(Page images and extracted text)
········

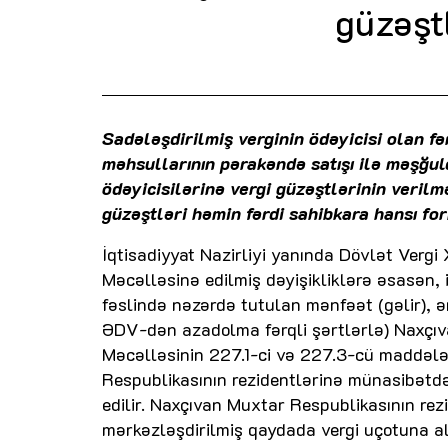
güzəştl
Sadələşdirilmiş verginin ödəyicisi olan f
məhsullarının pərakəndə satışı ilə məşğul
ödəyicisilərinə vergi güzəştlərinin verilm
güzəştləri həmin fərdi sahibkara hansı fo
İqtisadiyyat Nazirliyi yanında Dövlət Vergi 
Məcəlləsinə edilmiş dəyişikliklərə əsasən, 
fəslində nəzərdə tutulan mənfəət (gəlir), ə
ƏDV-dən azadolma fərqli şərtlərlə) Naxçıv
Məcəlləsinin 227.1-ci və 227.3-cü maddələ
Respublikasının rezidentlərinə münasibətdə
edilir. Naxçıvan Muxtar Respublikasının re
mərkəzləşdirilmiş qaydada vergi uçotuna al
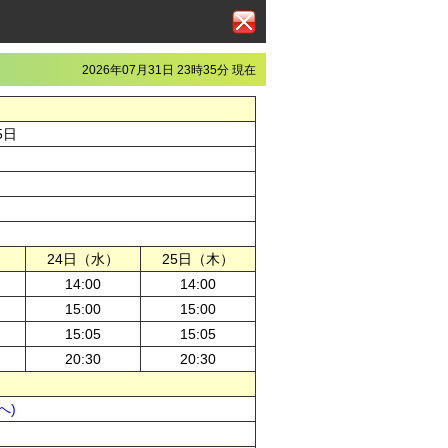
2026年07月31日 23時35分 現在
5日
）
24日（水）
25日（木）
14:00
14:00
15:00
15:00
15:05
15:05
20:30
20:30
へ)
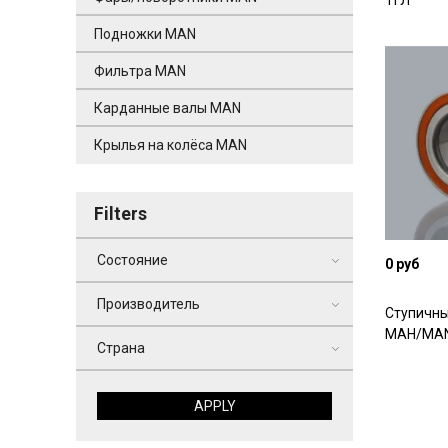
ТГЛ
Подножки MAN
Фильтра MAN
Карданные валы MAN
Крылья на колёса MAN
Filters
Состояние
0 руб
Производитель
Ступичн
МАН/MAN 
Страна
APPLY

········

WHAT THIS TASK INVOLVES
Which lines of the data include "Respublikasının"? Copy each of them.

OUTPUT FOR THIS EXERCISE
Respublikasının rezidentlərinə münasibətdə
edilir. Naxçıvan Muxtar Respublikasının re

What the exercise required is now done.